Prostate cancer affects over 1.2 million people worldwide and is one of the most common malignancies in men. Most cases are diagnosed using biopsy and a method called transrectal ultrasound (TRUS), which uses sound waves to image the prostate and its surrounding tissues. However, TRUS cannot probe the prostate's molecular profile, meaning it misses key molecular markers and often gives false negatives and positives.
‘A new platform that combines two established imaging methods can peer into both the structure and molecular makeup of the prostate in men with prostate cancer. ’
To overcome these limitations, Sri-Rajasekhar Kothapalli and colleagues created TRUSPA, a device that integrates TRUS with a hybrid optical-ultrasound method named photoacoustic imaging.

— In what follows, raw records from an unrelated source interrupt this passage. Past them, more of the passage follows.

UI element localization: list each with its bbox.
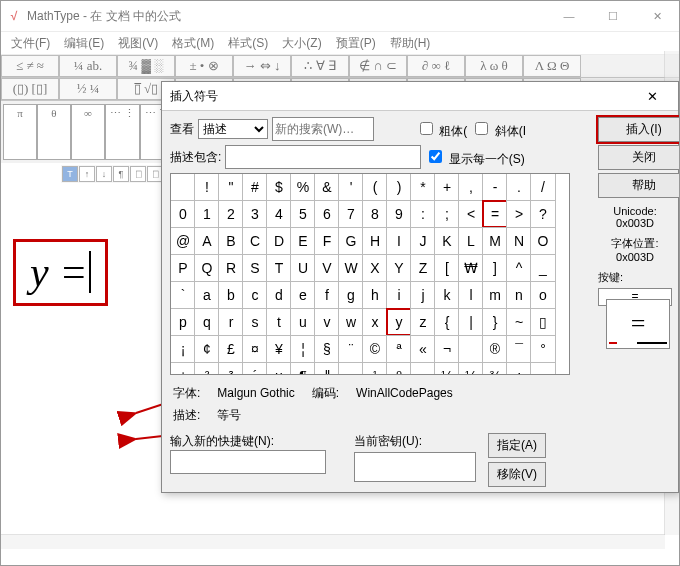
char-cell[interactable]: c — [242, 281, 268, 309]
char-cell[interactable]: v — [314, 308, 340, 336]
char-cell[interactable]: ! — [194, 173, 220, 201]
lookup-select[interactable]: 描述 — [198, 119, 268, 139]
char-cell[interactable]: < — [458, 200, 484, 228]
char-cell[interactable]: U — [290, 254, 316, 282]
char-cell[interactable]: ¨ — [338, 335, 364, 363]
char-cell[interactable]: » — [410, 362, 436, 375]
char-cell[interactable]: 0 — [170, 200, 196, 228]
char-cell[interactable]: X — [362, 254, 388, 282]
shortcut-input[interactable] — [170, 450, 326, 474]
size-button[interactable]: ↓ — [96, 166, 112, 182]
char-cell[interactable]: : — [410, 200, 436, 228]
toolbar-cell[interactable]: ∉ ∩ ⊂ — [349, 55, 407, 77]
char-cell[interactable]: [ — [434, 254, 460, 282]
char-cell[interactable]: f — [314, 281, 340, 309]
char-cell[interactable]: g — [338, 281, 364, 309]
char-cell[interactable]: % — [290, 173, 316, 201]
char-cell[interactable]: d — [266, 281, 292, 309]
character-grid[interactable]: !"#$%&'()*+,-./0123456789:;<=>?@ABCDEFGH… — [170, 173, 570, 375]
help-button[interactable]: 帮助 — [598, 173, 680, 198]
char-cell[interactable]: ¹ — [362, 362, 388, 375]
char-cell[interactable]: ª — [386, 335, 412, 363]
char-cell[interactable]: ? — [530, 200, 556, 228]
char-cell[interactable]: ‖ — [314, 362, 340, 375]
char-cell[interactable]: ( — [362, 173, 388, 201]
char-cell[interactable]: ₩ — [458, 254, 484, 282]
char-cell[interactable]: ' — [338, 173, 364, 201]
char-cell[interactable]: ; — [434, 200, 460, 228]
char-cell[interactable]: r — [218, 308, 244, 336]
char-cell[interactable]: 3 — [242, 200, 268, 228]
char-cell[interactable]: S — [242, 254, 268, 282]
horizontal-scrollbar[interactable] — [1, 534, 665, 549]
dialog-close-button[interactable]: ✕ — [634, 82, 670, 110]
char-cell[interactable]: D — [266, 227, 292, 255]
remove-button[interactable]: 移除(V) — [488, 462, 546, 487]
menu-item[interactable]: 视图(V) — [112, 33, 164, 54]
char-cell[interactable]: ¤ — [242, 335, 268, 363]
char-cell[interactable]: o — [530, 281, 556, 309]
char-cell[interactable]: 5 — [290, 200, 316, 228]
menu-item[interactable]: 预置(P) — [330, 33, 382, 54]
char-cell[interactable]: | — [458, 308, 484, 336]
char-cell[interactable]: ¡ — [170, 335, 196, 363]
char-cell[interactable]: * — [410, 173, 436, 201]
toolbar-cell[interactable]: ∂ ∞ ℓ — [407, 55, 465, 77]
char-cell[interactable]: 6 — [314, 200, 340, 228]
char-cell[interactable]: ° — [530, 335, 556, 363]
char-cell[interactable]: ½ — [458, 362, 484, 375]
char-cell[interactable]: = — [482, 200, 508, 228]
char-cell[interactable]: 1 — [194, 200, 220, 228]
char-cell[interactable]: i — [386, 281, 412, 309]
char-cell[interactable]: « — [410, 335, 436, 363]
char-cell[interactable]: ± — [170, 362, 196, 375]
toolbar-cell[interactable]: (▯) [▯] — [1, 78, 59, 100]
char-cell[interactable]: ¼ — [434, 362, 460, 375]
menu-item[interactable]: 文件(F) — [5, 33, 56, 54]
symbol-palette[interactable]: ∞ — [71, 104, 105, 160]
insert-button[interactable]: 插入(I) — [598, 117, 680, 142]
char-cell[interactable]: £ — [218, 335, 244, 363]
char-cell[interactable]: ® — [482, 335, 508, 363]
char-cell[interactable]: ¶ — [290, 362, 316, 375]
char-cell[interactable]: ¦ — [290, 335, 316, 363]
char-cell[interactable]: Q — [194, 254, 220, 282]
char-cell[interactable]: " — [218, 173, 244, 201]
char-cell[interactable]: L — [458, 227, 484, 255]
char-cell[interactable]: p — [170, 308, 196, 336]
char-cell[interactable]: e — [290, 281, 316, 309]
char-cell[interactable]: k — [434, 281, 460, 309]
char-cell[interactable]: © — [362, 335, 388, 363]
char-cell[interactable] — [530, 362, 556, 375]
char-cell[interactable]: O — [530, 227, 556, 255]
char-cell[interactable]: C — [242, 227, 268, 255]
minimize-button[interactable]: — — [547, 1, 591, 31]
char-cell[interactable]: N — [506, 227, 532, 255]
close-button[interactable]: ✕ — [635, 1, 679, 31]
toolbar-cell[interactable]: λ ω θ — [465, 55, 523, 77]
char-cell[interactable]: > — [506, 200, 532, 228]
dialog-close-btn[interactable]: 关闭 — [598, 145, 680, 170]
char-cell[interactable]: l — [458, 281, 484, 309]
char-cell[interactable]: A — [194, 227, 220, 255]
menu-item[interactable]: 样式(S) — [222, 33, 274, 54]
maximize-button[interactable]: ☐ — [591, 1, 635, 31]
char-cell[interactable]: @ — [170, 227, 196, 255]
search-input[interactable] — [272, 117, 374, 141]
char-cell[interactable]: # — [242, 173, 268, 201]
char-cell[interactable]: M — [482, 227, 508, 255]
symbol-palette[interactable]: ⋯ ⋮ — [105, 104, 140, 160]
toolbar-cell[interactable]: ¾ ▓ ░ — [117, 55, 175, 77]
char-cell[interactable]: E — [290, 227, 316, 255]
char-cell[interactable]: n — [506, 281, 532, 309]
char-cell[interactable]: ³ — [218, 362, 244, 375]
char-cell[interactable]: t — [266, 308, 292, 336]
char-cell[interactable]: ­ — [458, 335, 484, 363]
char-cell[interactable]: ¯ — [506, 335, 532, 363]
size-button[interactable]: ¶ — [113, 166, 129, 182]
char-cell[interactable]: ¢ — [194, 335, 220, 363]
toolbar-cell[interactable]: ½ ¼ — [59, 78, 117, 100]
char-cell[interactable]: j — [410, 281, 436, 309]
italic-checkbox[interactable]: 斜体(I — [471, 119, 526, 140]
bold-checkbox[interactable]: 粗体( — [416, 119, 467, 140]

Combining these approaches allows TRUSPA to detect anatomical features of the prostate such as blood vessels in real time, as well as detailed molecular information within tumors.
The platform worked as intended in mouse models of prostate cancer and in isolated human prostates and administering an FDA-approved dye enhanced image contrast. In an experiment with 20 male subjects, TRUSPA provided clear images of the prostate's anatomy - peering as deep as six centimeters into tissue - and could distinguish a malignant region of the prostate in one patient with advanced disease.
Kothapalli et al. will investigate how TRUSPA could be developed to detect specific biomarkers of prostate cancer, which could further boost its accuracy and clinical potential.